Auf der Karte, die Sie bekommen haben, sehen Sie ein Chamäleon. Eines, das sich nicht versteckt. Eines, das sich nicht bis zur Unkenntlichkeit an die Farbe und das Muster seiner Umgebung angeglichen hat, sondern das sich zeigt. Ja, mit seiner gelbgrünen Farbe sticht es sogar richtig ab von dem türkis gemusterten Hintergrund. Und die farbigen Kreise, die das Chamäleon wie bunte Seifenblasen umgeben, lassen ahnen, dass es noch eine ganze Menge anderer Ideen und Varianten auf Lager hätte, sich zu zeigen. Es sieht ganz so aus, als würde ihm das Spaß machen. Jedenfalls hat es ein Lächeln im Gesicht, als ob es genau wüsste: Ich kann mich sehen lassen.

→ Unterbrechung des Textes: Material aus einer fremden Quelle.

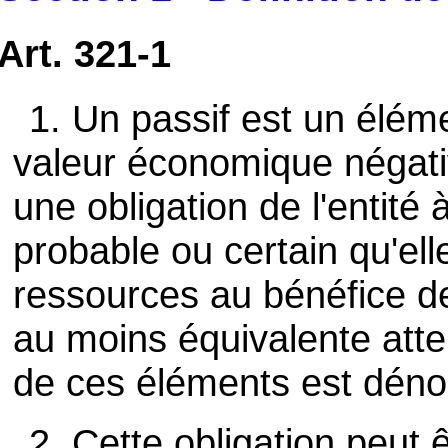
Art. 321-1
1. Un passif est un élém
valeur économique négative
une obligation de l'entité à
probable ou certain qu'el
ressources au bénéfice de
au moins équivalente atte
de ces éléments est déno
2. Cette obligation peut ê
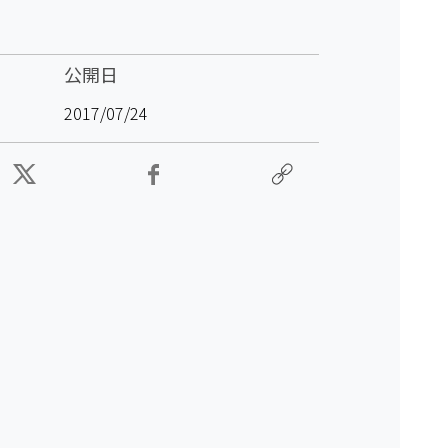
公開日
2017/07/24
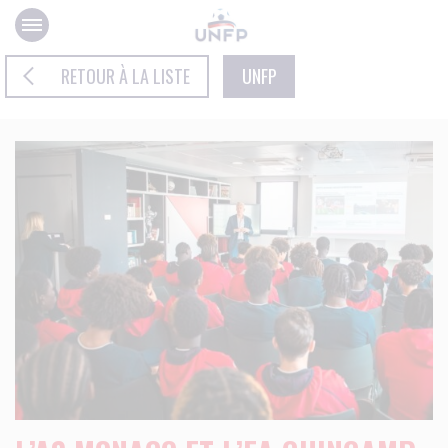
Panneau de gestion des cookies
RETOUR À LA LISTE
UNFP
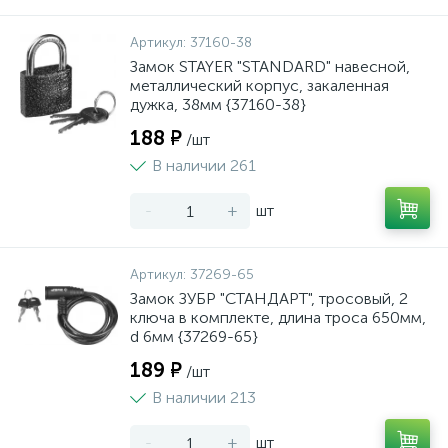
Артикул:
37160-38
Замок STAYER "STANDARD" навесной,
металлический корпус, закаленная
дужка, 38мм {37160-38}
188 ₽
/шт
В наличии 261
-
+
шт
Артикул:
37269-65
Замок ЗУБР "СТАНДАРТ", тросовый, 2
ключа в комплекте, длина троса 650мм,
d 6мм {37269-65}
189 ₽
/шт
В наличии 213
-
+
шт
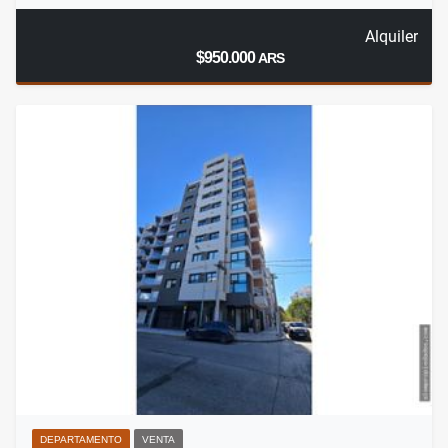
Alquiler
$950.000
ARS
DEPARTAMENTO
VENTA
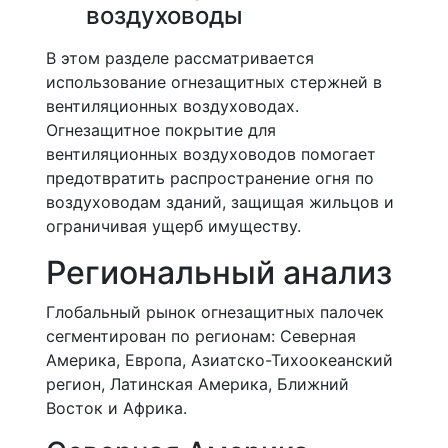
воздуховоды
В этом разделе рассматривается
использование огнезащитных стержней в
вентиляционных воздуховодах.
Огнезащитное покрытие для
вентиляционных воздуховодов помогает
предотвратить распространение огня по
воздуховодам зданий, защищая жильцов и
ограничивая ущерб имуществу.
Региональный анализ
Глобальный рынок огнезащитных палочек
сегментирован по регионам: Северная
Америка, Европа, Азиатско-Тихоокеанский
регион, Латинская Америка, Ближний
Восток и Африка.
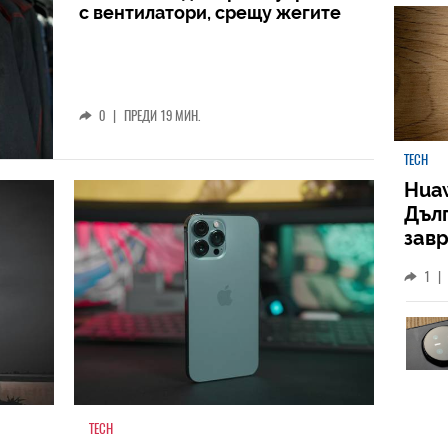
с вентилатори, срещу жегите
0
|
ПРЕДИ 19 МИН.
TECH
Huaw
Дъл
зав
слу
1
|
TECH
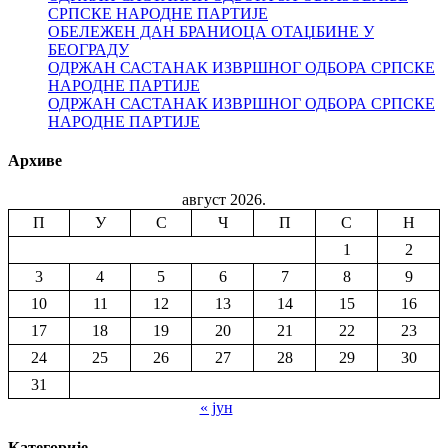
СРПСКЕ НАРОДНЕ ПАРТИЈЕ
ОБЕЛЕЖЕН ДАН БРАНИОЦА ОТАЏБИНЕ У
БЕОГРАДУ
ОДРЖАН САСТАНАК ИЗВРШНОГ ОДБОРА СРПСКЕ
НАРОДНЕ ПАРТИЈЕ
ОДРЖАН САСТАНАК ИЗВРШНОГ ОДБОРА СРПСКЕ
НАРОДНЕ ПАРТИЈЕ
Архиве
август 2026.
П
У
С
Ч
П
С
Н
1
2
3
4
5
6
7
8
9
10
11
12
13
14
15
16
17
18
19
20
21
22
23
24
25
26
27
28
29
30
31
« јун
Категорије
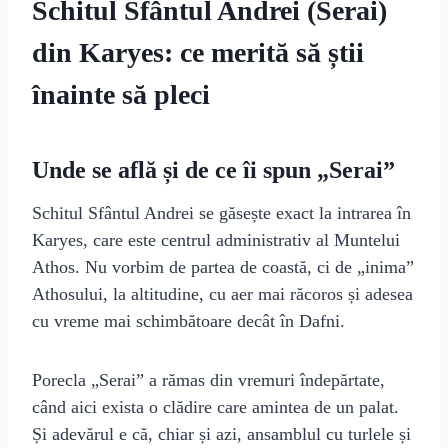
Schitul Sfântul Andrei (Serai)
din Karyes: ce merită să știi
înainte să pleci
Unde se află și de ce îi spun „Serai”
Schitul Sfântul Andrei se găsește exact la intrarea în
Karyes, care este centrul administrativ al Muntelui
Athos. Nu vorbim de partea de coastă, ci de „inima”
Athosului, la altitudine, cu aer mai răcoros și adesea
cu vreme mai schimbătoare decât în Dafni.
Porecla „Serai” a rămas din vremuri îndepărtate,
când aici exista o clădire care amintea de un palat.
Și adevărul e că, chiar și azi, ansamblul cu turlele și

Du kannst dich sehen lassen! Das ist eigener Wunsch und Aufforderung zugleich.

Du kannst dich so sehen lassen wie du bist. Du musst dich nicht verkleiden. Du brauchst nicht die coole Jacke oder die In-Jeans, du brauchst kein perfektes Styling. Du bist du und das ist auch gut so.

Natürlich fällt das im Alltag oft schwer. Da ist es einfacher, die perfekte Fassade aufrecht zu erhalten. Besonders wenn wir meinen, dass wir das dahinter den anderen nicht zumuten können. Muss ja keiner wissen, wie es in mir aussieht. Lieber nach außen hin fröhlich als den anderen mit meinen Problemen zu belasten. Lieber angepasst als auffallen.

Und doch ist eines wichtig: Gott kennt und liebt uns so, wie wir sind. Er kennt unsere Stärken und Schwächen. Er wünscht sich, wir würden all das entwickeln können, was er in uns gelegt hat. Er sieht auch die Hindernisse und die Schwächen und lässt uns trotzdem nicht fallen.

Beim Erwachsenwerden und beim Erwachsensein haben wir oft Lust, uns loszusagen von dem beobachtenden Gott. So wie wir auch den Augen und den Ratschlägen der Eltern entwischen wollen, um unsere Freiheit zu finden. Das ist auch eine Zeitlang wichtig. Sonst wissen wir wirklich nicht, ob wir nur machen, was wir gelernt haben, oder wir aus eigener Überzeugung handeln.

Aber irgendwann entdecken wir, dass wir eigentlich doch ganz gut finden, was unsere Eltern uns beigebracht haben. Und wir machen es im eigenen Leben und bei unseren Kindern ganz genauso.

So können wir es schließlich auch bei Gott entdecken. Irgendwann geht uns auf, dass kein Mensch so zuverlässig unser Begleiter bleibt wie er.

Vater und Mutter müssen wir loslassen. Gott bleibt unser Vater. Partner und Kinder verändern ihr Reden, verändern ihre Liebe. Gottes Liebe bleibt.

Du kannst dich sehen lassen. Verzichte auf falsche Gewissheiten. Sei du selbst.

„Das aber ist ein Fasten, an dem ich Gefallen habe: Lass los, die du mit Unrecht gebunden hast, lass ledig, auf die du das Joch gelegt hast! Gib frei, die du bedrückst, reiß jedes Joch weg! Dann wird dein Licht hervorbrechen wie die Morgenröte.“

Amen.

Und der Friede Gottes, der höher ist als unsere Vernunft, bewahre unsere Herzen und Sinne in Christus Jesus. Amen.

(Teile übernommen aus: Muntanjohl, F., So werden wir sein wie die Träumenden. Symbol-Gottesdienste zu den schönsten Psalmworten in einfacher Sprache, Gütersloh 2011 und: GottesdienstInstitut der Evang.-Luth. Kirche in Bayern, Du kannst dich sehen lassen!)